Every line that contains the word "บไซต" should be copied from the records below.

Data to use.
- - - -
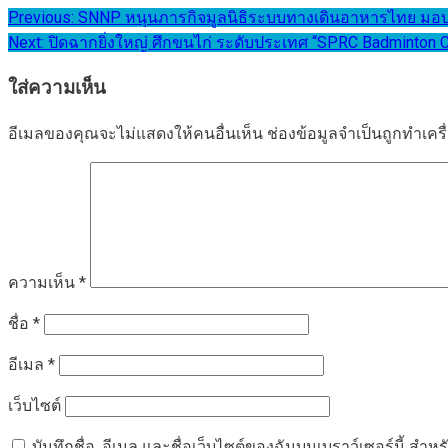
แนะแนว
Previous:
SNNP หนุนภารกิจมูลนิธิระบบทางเดินอาหารไทย มอบเง
Next:
ปิดฉากยิ่งใหญ่ ศึกขนไก่ ระดับประเทศ “SPRC Badminton C
เรื่อง
ใส่ความเห็น
อีเมลของคุณจะไม่แสดงให้คนอื่นเห็น
ช่องข้อมูลจำเป็นถูกทำเค
ความเห็น
*
ชื่อ
*
อีเมล
*
เว็บไซต์
บันทึกชื่อ, อีเมล และชื่อเว็บไซต์ของฉันบนเบราว์เซอร์นี้ ส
- - - -
Result of the task.
เว็บไซต์
บันทึกชื่อ, อีเมล และชื่อเว็บไซต์ของฉันบนเบราว์เซอร์นี้ ส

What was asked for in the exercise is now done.